The exclusive occurrence of the observed euglossine bees on introduced plants in the garden suggests that either they have low host plant specificities or have adapted their host plant preferences to local conditions, as has been previously observed in naturalized or insular euglossine bee populations (Eltz et al. 2005; Pemberton and Wheeler 2006; Ramírez et al. 2010).

The apparent persistence of euglossine bees in an area with low orchid species richness (see Lopez 2003; Thomas 2008) is consistent with the observation that male euglossine bees often obtain the volatiles they use in attracting mates from non-orchid sources (see Whitten et al. 1993; Ramirez et al. 2011). To date, the degree of dependence of euglossine bees on orchids as scent sources is poorly understood and only one study (Pemberton and Wheeler 2006) clearly demonstrates that a euglossine bee species can persistently exist in an area without euglossine bee-associated orchids. Further study of the Prepuna in Bolivia should help our understanding of the biology of euglossine bees in peripheral habitats.
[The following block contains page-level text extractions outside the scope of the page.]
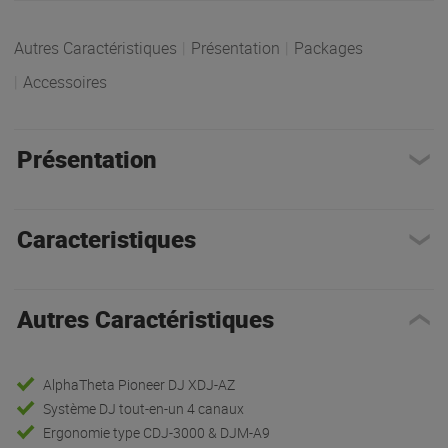
Autres Caractéristiques
|
Présentation
|
Packages
|
Accessoires
Présentation
Caracteristiques
Autres Caractéristiques
AlphaTheta Pioneer DJ XDJ-AZ
Système DJ tout-en-un 4 canaux
Ergonomie type CDJ-3000 & DJM-A9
I am grateful to Klaus Pedro Schütt and Elizabeth Schütt de Martinez for providing much helpful information about the location at San Joaquin. Tim Schulte is thanked for accompanying me during the trip in April of 2013 and for helping with the photographs of mounted bee specimens. I thank my sons Yanis and Liam for sharing my passion for insects and being such fearless compañeros in the field. Thanks are also extended to André Nemésio (Universidade Federal de Uberlândia, Brazil) and Benjamin Bembé (Zoologische Staatssammlung München, Germany) for helping with the identification of Euglossa melanotricha, and to Jack Neff (Central Texas Melittological Institute, USA), David Wilcox (USA), Claus Rasmussen (Aarhus University, Denmark) and Victor H. Gonzalez (Southwestern Oklahoma State University, Weatherford, USA) for providing valuable comments and suggestions to the manuscript.